### Source material
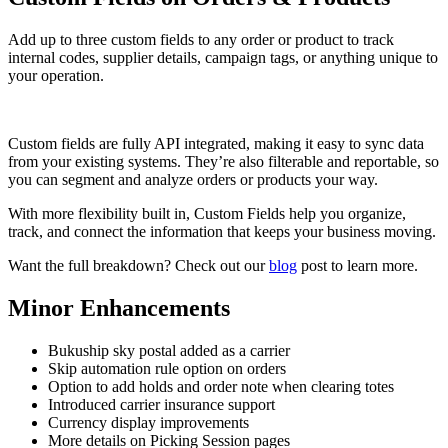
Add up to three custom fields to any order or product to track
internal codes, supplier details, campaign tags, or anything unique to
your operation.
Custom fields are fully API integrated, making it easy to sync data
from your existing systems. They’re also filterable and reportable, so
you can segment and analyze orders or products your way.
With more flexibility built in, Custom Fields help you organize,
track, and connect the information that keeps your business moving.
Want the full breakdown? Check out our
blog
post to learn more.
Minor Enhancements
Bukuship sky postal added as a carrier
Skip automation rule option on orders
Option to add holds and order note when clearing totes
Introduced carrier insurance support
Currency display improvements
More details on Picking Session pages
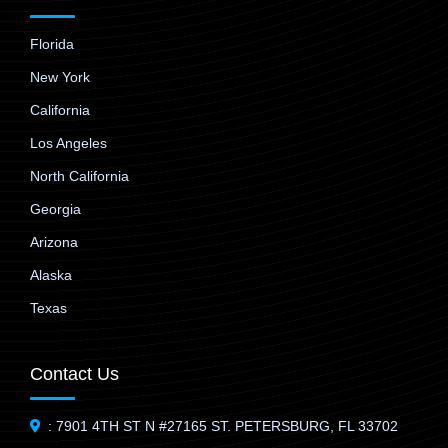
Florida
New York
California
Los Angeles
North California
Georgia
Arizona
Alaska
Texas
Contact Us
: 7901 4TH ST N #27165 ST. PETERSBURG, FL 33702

### Task instructions
What is needed is a word-for-word restatement of the lines from the one holding "More details on Picking Session pages" to the final line of the data above, inclusive, without any pictures.

### Written answer
More details on Picking Session pages
Florida
New York
California
Los Angeles
North California
Georgia
Arizona
Alaska
Texas
Contact Us
: 7901 4TH ST N #27165 ST. PETERSBURG, FL 33702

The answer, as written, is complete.